Plaintiff remained on the ground in a face-down position for approximately thirty seconds before the law enforcement officers assisted him up. They transported Plaintiff to Chief Deputy Miller's patrol car.
While sitting in Chief Deputy Miller's patrol car, Plaintiff heard radio calls indicating that the law enforcement officers had asked Chickasaw County Sheriff Martin Larsen ("Sheriff Larsen") to come to the scene and take Plaintiff to the Chickasaw County Jail ("Jail"). When Sheriff Larsen arrived, he uncuffed Plaintiff's leg shackles and allowed him to ride in the front seat of a patrol car on the trip to the Jail. The trip lasted approximately fifteen to twenty minutes. Plaintiff did not tell Sheriff Larsen that someone, possibly one of Sheriff Larsen's deputies, had kicked Plaintiff in the ribs.

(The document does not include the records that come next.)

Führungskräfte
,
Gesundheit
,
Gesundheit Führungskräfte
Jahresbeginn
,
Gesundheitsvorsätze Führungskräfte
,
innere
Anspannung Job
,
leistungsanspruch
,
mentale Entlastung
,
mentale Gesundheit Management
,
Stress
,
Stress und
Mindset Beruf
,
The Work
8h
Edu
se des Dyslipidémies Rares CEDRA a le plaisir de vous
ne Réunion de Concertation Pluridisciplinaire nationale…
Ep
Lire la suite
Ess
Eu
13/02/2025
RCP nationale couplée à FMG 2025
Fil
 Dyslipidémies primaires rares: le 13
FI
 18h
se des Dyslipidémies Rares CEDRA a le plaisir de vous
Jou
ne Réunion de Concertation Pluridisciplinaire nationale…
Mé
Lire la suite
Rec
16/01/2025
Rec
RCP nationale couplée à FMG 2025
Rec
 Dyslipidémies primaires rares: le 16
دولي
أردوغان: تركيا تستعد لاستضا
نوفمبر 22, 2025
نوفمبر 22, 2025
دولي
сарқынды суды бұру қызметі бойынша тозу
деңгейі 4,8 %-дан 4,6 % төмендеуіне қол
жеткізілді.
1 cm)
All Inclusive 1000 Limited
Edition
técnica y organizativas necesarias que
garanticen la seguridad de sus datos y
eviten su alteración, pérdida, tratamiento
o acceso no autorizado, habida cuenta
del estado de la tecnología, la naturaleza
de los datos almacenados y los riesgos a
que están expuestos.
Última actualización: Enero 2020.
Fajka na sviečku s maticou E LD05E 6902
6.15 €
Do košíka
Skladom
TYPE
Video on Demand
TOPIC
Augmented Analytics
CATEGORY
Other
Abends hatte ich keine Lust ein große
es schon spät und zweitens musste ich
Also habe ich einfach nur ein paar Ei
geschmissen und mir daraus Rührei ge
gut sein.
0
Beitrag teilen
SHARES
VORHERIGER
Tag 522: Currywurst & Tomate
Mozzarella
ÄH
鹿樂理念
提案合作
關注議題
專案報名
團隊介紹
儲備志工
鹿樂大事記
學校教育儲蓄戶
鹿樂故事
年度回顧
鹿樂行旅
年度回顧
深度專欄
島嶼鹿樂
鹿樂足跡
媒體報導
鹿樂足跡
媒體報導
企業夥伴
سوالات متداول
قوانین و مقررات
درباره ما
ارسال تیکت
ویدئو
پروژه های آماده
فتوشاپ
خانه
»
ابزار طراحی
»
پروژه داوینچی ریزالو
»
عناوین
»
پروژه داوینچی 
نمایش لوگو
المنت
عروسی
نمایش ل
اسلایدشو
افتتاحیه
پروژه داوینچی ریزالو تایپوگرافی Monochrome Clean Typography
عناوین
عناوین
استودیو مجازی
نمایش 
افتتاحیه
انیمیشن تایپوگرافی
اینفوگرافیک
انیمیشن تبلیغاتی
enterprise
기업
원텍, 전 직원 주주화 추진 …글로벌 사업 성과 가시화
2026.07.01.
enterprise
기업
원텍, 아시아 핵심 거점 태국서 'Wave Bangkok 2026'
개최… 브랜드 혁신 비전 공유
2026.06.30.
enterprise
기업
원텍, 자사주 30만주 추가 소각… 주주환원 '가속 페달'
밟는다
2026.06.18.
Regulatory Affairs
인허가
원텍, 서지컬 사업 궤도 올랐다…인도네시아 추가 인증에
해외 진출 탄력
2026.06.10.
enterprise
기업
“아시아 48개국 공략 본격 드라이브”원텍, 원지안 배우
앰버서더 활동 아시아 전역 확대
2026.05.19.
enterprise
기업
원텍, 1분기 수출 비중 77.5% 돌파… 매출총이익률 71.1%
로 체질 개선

Sheriff Larsen booked Plaintiff into the Jail at 7:14 p.m. As a part of the booking process, Sheriff Larsen asked Plaintiff a number of routine questions. For example, Sheriff Larsen asked Plaintiff if he needed medical treatment, if he had any visible signs of trauma, illness or infection, and if he had any medical problems. Plaintiff answered "no" to all of these questions.
On September 9, 2004, at approximately 6:00 p.m., Plaintiff bonded out of the Jail. Plaintiff admits that he was treated well at the Jail and had no problems with the Jail staff. Further, Plaintiff did not seek out or receive attention from any doctors, physicians, social workers, psychiatrists or incur any medical expenses as a result of his arrest on September 8, 2004. He did, however, find it difficult to move for a period of time. He rested for a month and took over-the-counter medications to ease his pain.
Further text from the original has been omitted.